[Date Prev][Date Next][Thread Prev][Thread Next][Date Index][Thread Index]

heads up: IDNA prefix assignment



This is what I've started discussions with the IANA about.
Once I've talked to Michelle and ironed things out I'll put
this in front of the IESG.

  Erik

Date: Fri, 17 Jan 2003 20:41:35 +0100 (CET)
From: "Erik Nordmark" <Erik.Nordmark@sun.com>
Subject: draft IDNA prefix selection writeup
To: iana@iana.org
Cc: erik.nordmark@sun.com, harald@alvestrand.no


Michelle,

Do you have any issues with selecting the IDNA prefix using this
type of procedure?
I can help with getting the piece of software from RFC 2777 running for you.

   Erik


DRAFT

Subject: selection of IDNA prefix

As specified in draft-ietf-idn-idna-14.txt the
IANA will assign the ACE prefix in consultation with the IESG.

This note specifies how this selection will be performed.

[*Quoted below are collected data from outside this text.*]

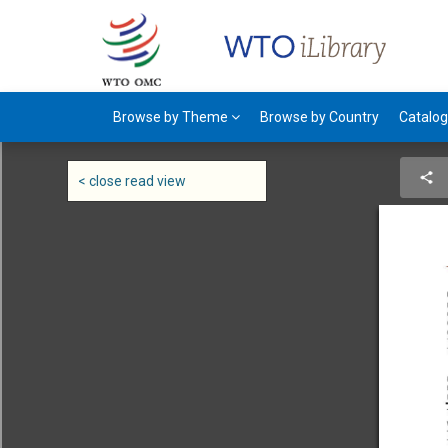
Browse by Theme
Browse by Country
Catalo
< close read view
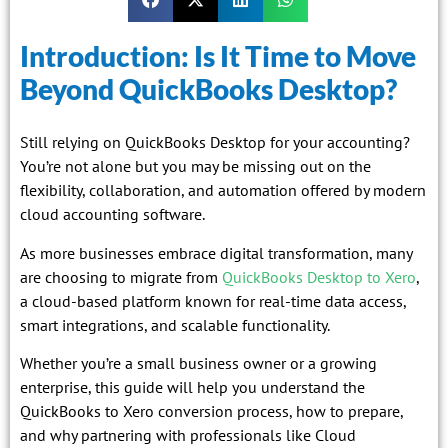
Introduction: Is It Time to Move
Beyond QuickBooks Desktop?
Still relying on QuickBooks Desktop for your accounting?
You’re not alone but you may be missing out on the
flexibility, collaboration, and automation offered by modern
cloud accounting software.
As more businesses embrace digital transformation, many
are choosing to migrate from
QuickBooks Desktop to Xero
,
a cloud-based platform known for real-time data access,
smart integrations, and scalable functionality.
Whether you’re a small business owner or a growing
enterprise, this guide will help you understand the
QuickBooks to Xero conversion process, how to prepare,
and why partnering with professionals like Cloud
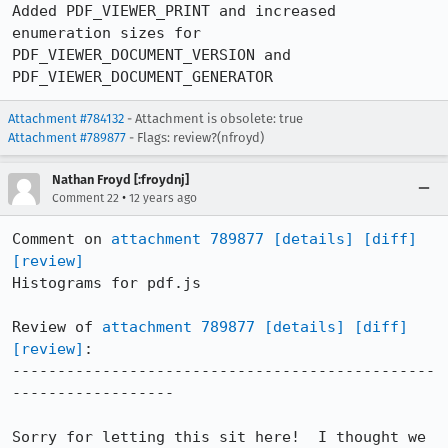
Added PDF_VIEWER_PRINT and increased 
enumeration sizes for 
PDF_VIEWER_DOCUMENT_VERSION and 
PDF_VIEWER_DOCUMENT_GENERATOR
Attachment #784132
- Attachment is obsolete: true
Attachment #789877
- Flags: review?(nfroyd)
Nathan Froyd [:froydnj]
•
Comment 22
12 years ago
Comment on 
attachment 789877
[details]
[diff]
[review]
Histograms for pdf.js

Review of 
attachment 789877
[details]
[diff]
[review]
:

-----------------------------------------------
------------------

Sorry for letting this sit here!  I thought we 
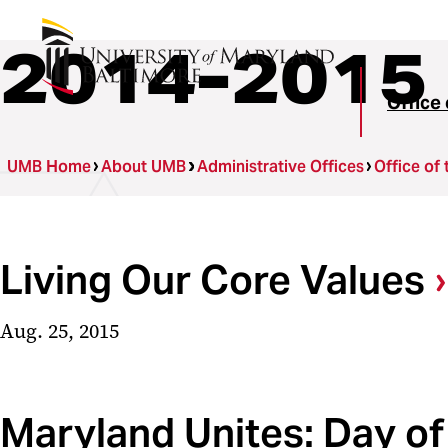
2014-2015
Office 
UMB Home
About UMB
Administrative Offices
Office of 
Living Our Core Values
Aug. 25, 2015
Maryland Unites: Day of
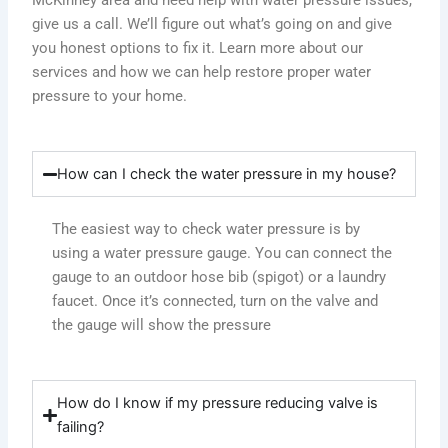
give us a call. We’ll figure out what’s going on and give
you honest options to fix it. Learn more about our
services and how we can help restore proper water
pressure to your home.
How can I check the water pressure in my house?
The easiest way to check water pressure is by
using a water pressure gauge. You can connect the
gauge to an outdoor hose bib (spigot) or a laundry
faucet. Once it’s connected, turn on the valve and
the gauge will show the pressure
How do I know if my pressure reducing valve is
failing?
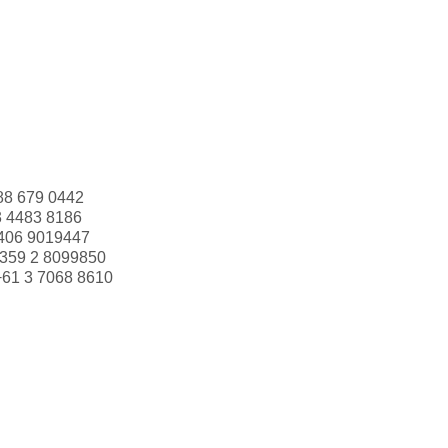
88 679 0442
3 4483 8186
406 9019447
359 2 8099850
+61 3 7068 8610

There has been concerns in the community that the selection of
this ACE prefix be done in random fashion way where nobody can influence the
selection. The closest "running code" we have for such a scheme is
the publicly verifiably random selection which is used for nomcom (RFC 2777).
Of course, there are also folks in the community that think we should just
pick something obvious like "xx--" and be done with it.
But to err on the side of being careful, and perhaps too careful, the IANA
will use RFC 2777 to pick a single prefix. (Note that RFC 2777 is normally
used to pick multiple candidates from a list - here we are picking
only one).

The first step in this process consists of selecting the set of
<letter,letter>-- prefixes to use excluding those where there is evidence that
they are already used or might cause confusion. Paul Hoffman volunteered such
a list  to the IESG back in November (see below) proposing either a list of 585
prefixes or 380 prefixes. The IANA and the IESG has chosen to use the list
with 380 candidate prefixes from ab-- to zy--. 

The random selection will be done (just like the nomcom selection)
using as source of randomness the number of shares traded
of 12 stocks selected by the IANA.

The official shares traded numbers (denoted in 000s) will be drawn from
the January XXX, 2003 Wall Street Journal which reports the sales
figures from the previous trading day - January XXX, 2003. If trading
in any of the stocks  is suspended, then the shares traded will be
assumed to be 0.

STOCKS USED IN THE SELECTION PROCESS:

XXX TBD. Might use ticker symbols all starting with "I" for cuteness.
XXX Or pick from http://finance.yahoo.com/mnvl?e=nq and relates lists
to get shares with large volume = translates to good randomness.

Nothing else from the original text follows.